Copy all lines below containing "Model".

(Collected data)

*** Begin section ***

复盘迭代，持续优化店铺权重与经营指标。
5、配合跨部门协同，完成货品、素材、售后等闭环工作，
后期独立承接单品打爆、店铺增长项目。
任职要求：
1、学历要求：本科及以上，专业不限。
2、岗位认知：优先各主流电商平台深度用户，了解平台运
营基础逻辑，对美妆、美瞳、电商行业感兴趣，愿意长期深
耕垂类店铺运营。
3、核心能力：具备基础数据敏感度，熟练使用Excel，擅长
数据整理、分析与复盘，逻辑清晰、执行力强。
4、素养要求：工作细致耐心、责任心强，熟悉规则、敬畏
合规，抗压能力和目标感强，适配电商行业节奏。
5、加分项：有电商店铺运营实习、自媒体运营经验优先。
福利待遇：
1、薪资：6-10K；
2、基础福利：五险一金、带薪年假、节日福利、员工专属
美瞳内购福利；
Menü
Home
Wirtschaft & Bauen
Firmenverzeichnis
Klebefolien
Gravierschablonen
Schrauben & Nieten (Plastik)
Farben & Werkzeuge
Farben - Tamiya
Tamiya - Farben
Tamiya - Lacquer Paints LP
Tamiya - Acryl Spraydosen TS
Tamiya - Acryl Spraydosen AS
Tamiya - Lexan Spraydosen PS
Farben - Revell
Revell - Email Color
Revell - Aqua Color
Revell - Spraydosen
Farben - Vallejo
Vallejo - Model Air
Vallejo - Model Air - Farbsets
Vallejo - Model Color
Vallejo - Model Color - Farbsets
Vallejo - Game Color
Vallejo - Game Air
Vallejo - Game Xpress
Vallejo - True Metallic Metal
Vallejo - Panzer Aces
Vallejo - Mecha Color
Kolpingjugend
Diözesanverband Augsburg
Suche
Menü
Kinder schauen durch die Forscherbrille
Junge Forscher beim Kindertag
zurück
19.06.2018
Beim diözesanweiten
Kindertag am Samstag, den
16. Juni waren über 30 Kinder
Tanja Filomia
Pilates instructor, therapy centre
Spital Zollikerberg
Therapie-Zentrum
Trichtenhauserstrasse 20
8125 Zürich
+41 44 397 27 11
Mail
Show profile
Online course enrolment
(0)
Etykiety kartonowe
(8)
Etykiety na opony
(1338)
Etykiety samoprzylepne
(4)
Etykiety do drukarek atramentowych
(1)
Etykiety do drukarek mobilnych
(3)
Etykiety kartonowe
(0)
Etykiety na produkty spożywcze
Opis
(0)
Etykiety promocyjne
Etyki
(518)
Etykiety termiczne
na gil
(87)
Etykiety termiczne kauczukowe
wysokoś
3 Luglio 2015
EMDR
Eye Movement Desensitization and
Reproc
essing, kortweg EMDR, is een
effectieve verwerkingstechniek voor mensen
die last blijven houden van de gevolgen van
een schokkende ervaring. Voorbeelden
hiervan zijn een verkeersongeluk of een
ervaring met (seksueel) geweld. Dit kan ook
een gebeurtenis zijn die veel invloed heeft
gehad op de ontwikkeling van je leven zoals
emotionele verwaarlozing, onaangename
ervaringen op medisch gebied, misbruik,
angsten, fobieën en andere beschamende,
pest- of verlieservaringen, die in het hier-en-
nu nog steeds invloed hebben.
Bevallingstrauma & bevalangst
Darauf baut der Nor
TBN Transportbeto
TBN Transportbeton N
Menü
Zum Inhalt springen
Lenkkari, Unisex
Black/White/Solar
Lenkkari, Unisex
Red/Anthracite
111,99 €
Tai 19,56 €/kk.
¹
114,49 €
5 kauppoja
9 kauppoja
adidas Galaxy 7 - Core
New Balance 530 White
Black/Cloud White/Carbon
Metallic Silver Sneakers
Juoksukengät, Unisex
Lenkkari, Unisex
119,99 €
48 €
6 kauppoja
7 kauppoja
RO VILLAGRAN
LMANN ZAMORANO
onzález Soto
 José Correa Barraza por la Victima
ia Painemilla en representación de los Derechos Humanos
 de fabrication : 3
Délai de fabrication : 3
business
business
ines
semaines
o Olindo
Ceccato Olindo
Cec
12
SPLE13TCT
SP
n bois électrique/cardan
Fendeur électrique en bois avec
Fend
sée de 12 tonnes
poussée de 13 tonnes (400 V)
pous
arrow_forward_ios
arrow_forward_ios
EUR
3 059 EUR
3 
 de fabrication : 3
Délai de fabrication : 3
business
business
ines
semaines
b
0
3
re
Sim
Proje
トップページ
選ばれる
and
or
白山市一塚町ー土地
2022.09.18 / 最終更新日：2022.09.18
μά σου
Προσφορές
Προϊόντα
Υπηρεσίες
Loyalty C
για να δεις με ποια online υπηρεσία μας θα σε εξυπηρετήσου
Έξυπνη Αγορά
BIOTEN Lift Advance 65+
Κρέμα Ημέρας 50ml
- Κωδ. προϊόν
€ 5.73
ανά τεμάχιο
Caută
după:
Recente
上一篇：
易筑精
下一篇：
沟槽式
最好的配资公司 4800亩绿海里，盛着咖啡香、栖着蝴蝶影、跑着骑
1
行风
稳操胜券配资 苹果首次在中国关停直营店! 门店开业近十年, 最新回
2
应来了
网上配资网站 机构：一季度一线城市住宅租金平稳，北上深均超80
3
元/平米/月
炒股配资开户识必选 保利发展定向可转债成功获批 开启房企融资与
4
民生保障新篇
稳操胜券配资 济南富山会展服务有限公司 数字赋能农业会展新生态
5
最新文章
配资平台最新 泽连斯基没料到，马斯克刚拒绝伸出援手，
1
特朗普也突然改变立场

*** End section ***

EXERCISE OUTPUT:
Vallejo - Model Air
Vallejo - Model Air - Farbsets
Vallejo - Model Color
Vallejo - Model Color - Farbsets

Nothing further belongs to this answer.